Records provided section start

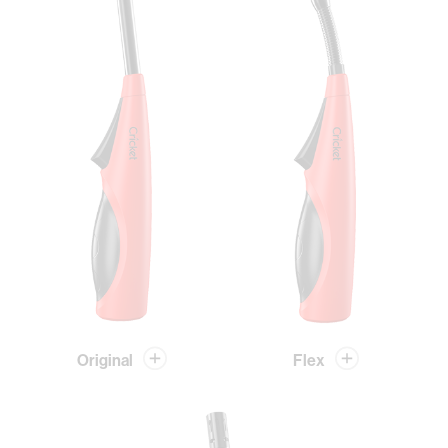
Original
Flex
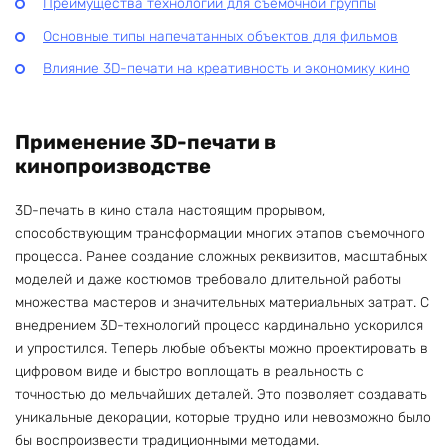
Преимущества технологии для съемочной группы
Основные типы напечатанных объектов для фильмов
Влияние 3D-печати на креативность и экономику кино
Применение 3D-печати в
кинопроизводстве
3D-печать в кино стала настоящим прорывом,
способствующим трансформации многих этапов съемочного
процесса. Ранее создание сложных реквизитов, масштабных
моделей и даже костюмов требовало длительной работы
множества мастеров и значительных материальных затрат. С
внедрением 3D-технологий процесс кардинально ускорился
и упростился. Теперь любые объекты можно проектировать в
цифровом виде и быстро воплощать в реальность с
точностью до мельчайших деталей. Это позволяет создавать
уникальные декорации, которые трудно или невозможно было
бы воспроизвести традиционными методами.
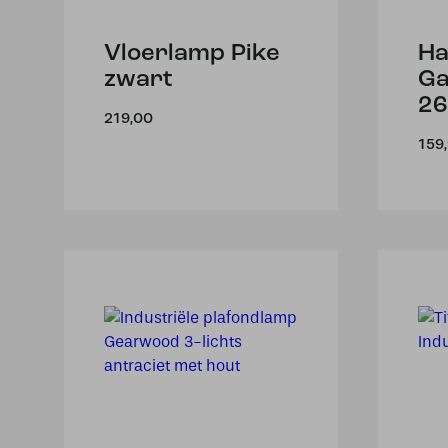
Vloerlamp Pike
Ha
zwart
Ga
26
219,00
159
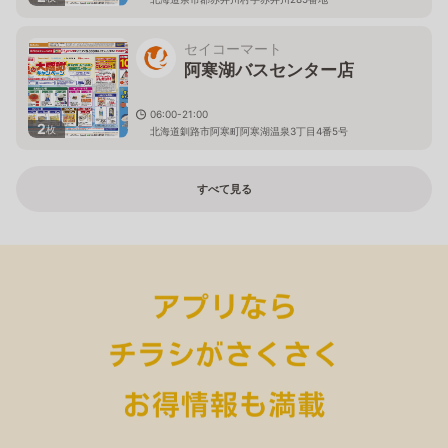
セイコーマート
阿寒湖バスセンター店
06:00-21:00
2
枚
北海道釧路市阿寒町阿寒湖温泉3丁目4番5号
すべて見る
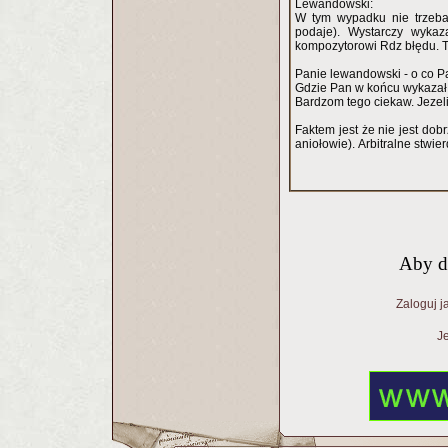
Lewandowski:
W tym wypadku nie trzeba 
podaje). Wystarczy wykaz
kompozytorowi Rdz błędu. T
Panie lewandowski - o co 
Gdzie Pan w końcu wykazał 
Bardzom tego ciekaw. Jezeli 
Faktem jest że nie jest dob
aniołowie). Arbitralne stwie
Aby d
Zaloguj j
Je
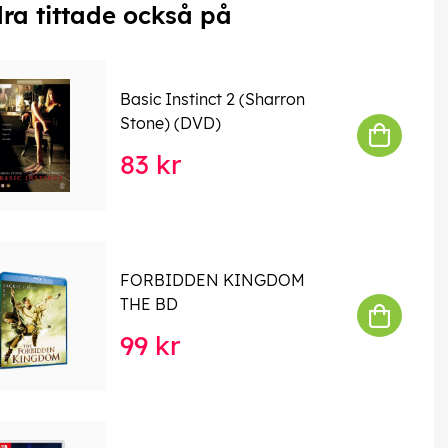
ra tittade också på
Basic Instinct 2 (Sharron
Stone) (DVD)
83 kr
FORBIDDEN KINGDOM
THE BD
99 kr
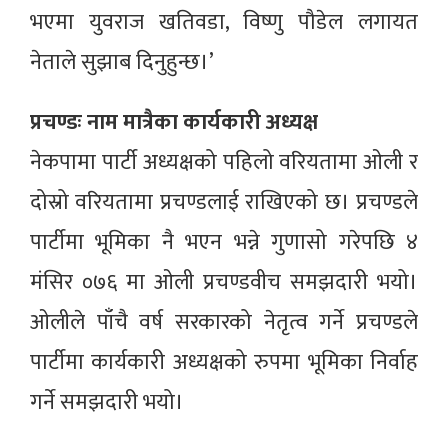
भएमा युवराज खतिवडा, विष्णु पौडेल लगायत
नेताले सुझाब दिनुहुन्छ।’
प्रचण्डः नाम मात्रैका कार्यकारी अध्यक्ष
नेकपामा पार्टी अध्यक्षको पहिलो वरियतामा ओली र
दोस्रो वरियतामा प्रचण्डलाई राखिएको छ। प्रचण्डले
पार्टीमा भूमिका नै भएन भन्ने गुणासो गरेपछि ४
मंसिर ०७६ मा ओली प्रचण्डवीच समझदारी भयो।
ओलीले पाँचै वर्ष सरकारको नेतृत्व गर्ने प्रचण्डले
पार्टीमा कार्यकारी अध्यक्षको रुपमा भूमिका निर्वाह
गर्ने समझदारी भयो।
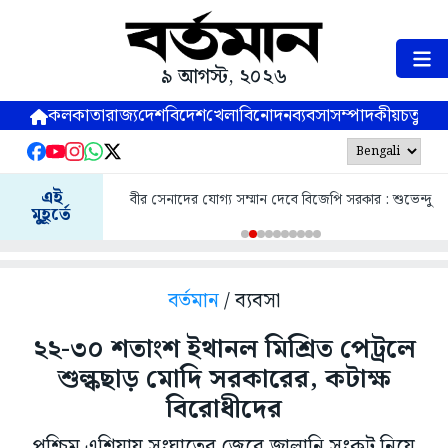
৯ আগস্ট, ২০২৬
কলকাতা
রাজ্য
দেশ
বিদেশ
খেলা
বিনোদন
ব্যবসা
সম্পাদকীয়
চতুষ্পর্ণ
এই
বীর সেনাদের যোগ্য সম্মান দেবে বিজেপি সরকার : শুভেন্দু
মুহূর্তে
বর্তমান
/ ব্যবসা
২২-৩০ শতাংশ ইথানল মিশ্রিত পেট্রলে
শুল্কছাড় মোদি সরকারের, কটাক্ষ
বিরোধীদের
পশ্চিম এশিয়ায় সংঘাতের জেরে জ্বালানি সংকট নিয়ে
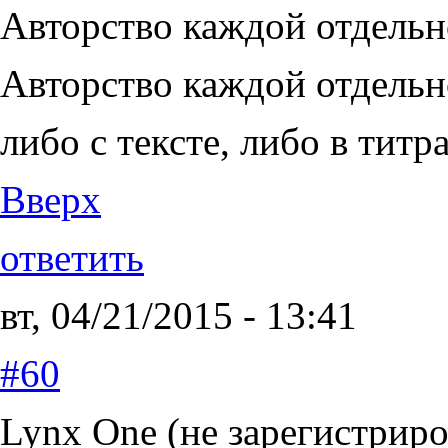
Авторство каждой отдельн
Авторство каждой отдельн
либо с тексте, либо в титра
Вверх
ответить
вт, 04/21/2015 - 13:41
#60
Lynx One (не зарегистриро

Records provided section end

» Task directions:
Go to the line above that contains "W tym wypadku nie trzeba" and reproduce everything exactly from there through the line that contains "Basic Instinct 2 (Sharron", leaving out the pictures.

» Result of this exercise:
W tym wypadku nie trzeba 
podaje). Wystarczy wykaz
kompozytorowi Rdz błędu. T
Panie lewandowski - o co 
Gdzie Pan w końcu wykazał 
Bardzom tego ciekaw. Jezeli 
Faktem jest że nie jest dob
aniołowie). Arbitralne stwie
Aby d
Zaloguj j
Je
ra tittade också på
Basic Instinct 2 (Sharron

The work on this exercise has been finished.